- [What you have to do] Print exactly the lines from the line with "- Play count: 169" to the last line of the data, please, both included.

______

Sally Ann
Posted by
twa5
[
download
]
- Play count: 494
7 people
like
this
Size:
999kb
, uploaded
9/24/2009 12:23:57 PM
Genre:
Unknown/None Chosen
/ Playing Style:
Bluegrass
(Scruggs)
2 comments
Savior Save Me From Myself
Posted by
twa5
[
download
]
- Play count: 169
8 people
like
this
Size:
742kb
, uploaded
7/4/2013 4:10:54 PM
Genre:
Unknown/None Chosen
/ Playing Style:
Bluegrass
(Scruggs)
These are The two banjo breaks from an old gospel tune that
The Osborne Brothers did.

______

- [Final answer]
- Play count: 169
8 people
like
this
Size:
742kb
, uploaded
7/4/2013 4:10:54 PM
Genre:
Unknown/None Chosen
/ Playing Style:
Bluegrass
(Scruggs)
These are The two banjo breaks from an old gospel tune that
The Osborne Brothers did.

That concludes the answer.